Seul représentant du Canada et du fait français au sein de ce regroupement de 15 réseaux, le Comité d’action contre la traite humaine interne et internationale (CATHII) participe à cette initiative en s’occupant d’une station. Au nom de l’organisme, Sr Lise Gagnon, snjm et Renaude Grégoire ont préparé les textes de réflexion de la 14e station « Jésus mis au tombeau ».

(Source : Talitha-Kum-région 3 Amériques | Chemin de croix 2021)

Les textes de réflexion de toutes les stations sont disponibles dans les quatre langues de Talitha Kum, région des 3 Amériques : français, anglais, portugais et espagnol.

Ce chemin de croix est la deuxième activité majeure depuis le début de l’année du réseau des réseaux Talitha Kum. Il rassemble 44 réseaux contre la traite humaine dans le monde. Cet événement fait suite au Marathon de prière de 24 heures tenu le 8 février dernier, orchestré par l’organisme à Rome.

Le réseau Talitha Kum, région des 3 Amériques contre la traite humaine, couvre le Canada, les États-Unis, le Brésil et 12 autres pays en Amérique latine. Les 15 réseaux se donnent rendez-vous mensuellement en mode virtuel pour échanger et créer des ressources.
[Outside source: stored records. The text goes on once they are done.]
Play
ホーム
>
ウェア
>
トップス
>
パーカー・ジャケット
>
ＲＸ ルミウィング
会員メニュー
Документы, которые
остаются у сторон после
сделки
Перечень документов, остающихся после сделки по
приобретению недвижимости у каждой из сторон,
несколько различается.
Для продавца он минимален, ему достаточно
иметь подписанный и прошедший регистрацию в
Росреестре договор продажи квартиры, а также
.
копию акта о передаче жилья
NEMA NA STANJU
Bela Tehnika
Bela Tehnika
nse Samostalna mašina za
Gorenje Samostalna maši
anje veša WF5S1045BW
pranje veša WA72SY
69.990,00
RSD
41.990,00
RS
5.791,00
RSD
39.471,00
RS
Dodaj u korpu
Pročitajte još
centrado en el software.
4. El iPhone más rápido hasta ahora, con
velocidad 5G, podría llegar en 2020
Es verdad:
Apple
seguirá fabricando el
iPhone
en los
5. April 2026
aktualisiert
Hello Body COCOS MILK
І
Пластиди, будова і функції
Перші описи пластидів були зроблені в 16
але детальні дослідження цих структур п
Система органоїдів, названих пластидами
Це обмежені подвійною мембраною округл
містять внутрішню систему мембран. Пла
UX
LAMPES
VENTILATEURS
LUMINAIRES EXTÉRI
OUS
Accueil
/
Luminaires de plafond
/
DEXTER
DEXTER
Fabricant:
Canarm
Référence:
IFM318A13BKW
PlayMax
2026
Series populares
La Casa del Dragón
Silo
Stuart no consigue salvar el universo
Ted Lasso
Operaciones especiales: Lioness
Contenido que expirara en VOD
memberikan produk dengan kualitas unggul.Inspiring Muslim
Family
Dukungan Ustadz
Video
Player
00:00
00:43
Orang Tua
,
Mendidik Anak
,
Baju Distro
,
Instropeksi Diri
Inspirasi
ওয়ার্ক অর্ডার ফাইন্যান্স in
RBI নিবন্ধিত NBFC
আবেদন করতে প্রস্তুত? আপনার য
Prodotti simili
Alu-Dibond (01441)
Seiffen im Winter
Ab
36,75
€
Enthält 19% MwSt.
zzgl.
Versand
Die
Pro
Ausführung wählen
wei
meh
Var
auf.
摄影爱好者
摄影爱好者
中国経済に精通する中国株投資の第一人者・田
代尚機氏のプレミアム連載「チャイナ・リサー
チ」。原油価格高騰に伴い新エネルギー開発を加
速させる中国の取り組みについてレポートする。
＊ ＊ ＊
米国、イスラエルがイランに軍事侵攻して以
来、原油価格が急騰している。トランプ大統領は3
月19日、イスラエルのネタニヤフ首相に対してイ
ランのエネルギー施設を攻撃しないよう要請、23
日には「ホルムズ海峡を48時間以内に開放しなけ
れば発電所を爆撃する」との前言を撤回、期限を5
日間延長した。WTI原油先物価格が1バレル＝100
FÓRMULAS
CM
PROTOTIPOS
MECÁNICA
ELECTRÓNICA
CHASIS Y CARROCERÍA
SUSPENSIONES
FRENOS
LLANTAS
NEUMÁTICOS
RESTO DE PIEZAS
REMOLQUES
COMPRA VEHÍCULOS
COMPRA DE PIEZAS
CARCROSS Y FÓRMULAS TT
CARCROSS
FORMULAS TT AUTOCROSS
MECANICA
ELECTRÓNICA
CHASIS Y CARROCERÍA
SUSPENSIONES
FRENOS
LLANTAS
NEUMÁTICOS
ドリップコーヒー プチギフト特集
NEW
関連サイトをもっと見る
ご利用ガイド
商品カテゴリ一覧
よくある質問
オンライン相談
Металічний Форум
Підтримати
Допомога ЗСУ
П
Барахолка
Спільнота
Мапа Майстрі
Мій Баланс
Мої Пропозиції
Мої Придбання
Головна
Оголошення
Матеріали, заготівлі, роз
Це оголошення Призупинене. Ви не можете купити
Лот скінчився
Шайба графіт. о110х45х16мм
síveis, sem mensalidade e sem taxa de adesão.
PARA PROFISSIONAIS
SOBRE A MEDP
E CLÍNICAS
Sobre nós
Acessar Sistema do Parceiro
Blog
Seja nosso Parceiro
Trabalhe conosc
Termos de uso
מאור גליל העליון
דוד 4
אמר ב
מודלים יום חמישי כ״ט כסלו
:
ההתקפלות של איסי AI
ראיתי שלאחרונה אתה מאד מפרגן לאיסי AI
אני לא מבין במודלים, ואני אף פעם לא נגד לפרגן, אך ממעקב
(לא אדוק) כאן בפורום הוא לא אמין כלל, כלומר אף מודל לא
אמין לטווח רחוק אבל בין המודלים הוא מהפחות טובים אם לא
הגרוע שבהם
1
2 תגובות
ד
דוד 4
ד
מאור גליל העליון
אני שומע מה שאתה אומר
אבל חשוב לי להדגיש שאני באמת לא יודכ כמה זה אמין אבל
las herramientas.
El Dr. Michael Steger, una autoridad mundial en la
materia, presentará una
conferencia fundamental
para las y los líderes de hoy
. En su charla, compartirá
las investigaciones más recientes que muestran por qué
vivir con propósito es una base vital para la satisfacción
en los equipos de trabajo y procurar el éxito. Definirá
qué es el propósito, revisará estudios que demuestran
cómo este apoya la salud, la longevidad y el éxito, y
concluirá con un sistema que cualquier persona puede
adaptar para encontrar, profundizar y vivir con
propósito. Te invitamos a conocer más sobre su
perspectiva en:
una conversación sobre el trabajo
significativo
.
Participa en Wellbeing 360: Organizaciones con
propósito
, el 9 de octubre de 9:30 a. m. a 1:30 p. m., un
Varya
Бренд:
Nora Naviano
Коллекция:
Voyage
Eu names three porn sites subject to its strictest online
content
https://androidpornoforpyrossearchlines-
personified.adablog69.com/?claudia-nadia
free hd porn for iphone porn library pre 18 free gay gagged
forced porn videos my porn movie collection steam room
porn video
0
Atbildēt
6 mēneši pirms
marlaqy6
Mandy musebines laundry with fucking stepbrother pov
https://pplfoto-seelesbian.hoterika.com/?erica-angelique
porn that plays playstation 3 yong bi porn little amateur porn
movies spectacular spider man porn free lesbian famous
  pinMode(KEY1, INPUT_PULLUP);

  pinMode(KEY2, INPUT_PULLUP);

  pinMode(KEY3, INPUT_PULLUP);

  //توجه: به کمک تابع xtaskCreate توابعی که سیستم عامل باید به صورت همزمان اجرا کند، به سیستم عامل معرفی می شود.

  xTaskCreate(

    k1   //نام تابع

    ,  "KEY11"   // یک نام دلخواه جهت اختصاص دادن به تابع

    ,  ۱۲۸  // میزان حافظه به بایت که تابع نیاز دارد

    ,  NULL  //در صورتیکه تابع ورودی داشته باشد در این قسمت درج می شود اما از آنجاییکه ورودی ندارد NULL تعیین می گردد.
Soulignons en terminant que les Sœurs des Saints Noms de Jésus et de Marie (SNJM) ont été très impliquées dans ce projet en s’occupant de la traduction en français des textes du chemin de croix et de la version en anglais de la 14e station, qui était sous la responsabilité du CATHII. Il faut saluer le travail remarquable des sœurs SNJM Simone Perras, Jacqueline Aubry, Beverley Wattling et d’une coopérante SNJM, Josée Desrosiers.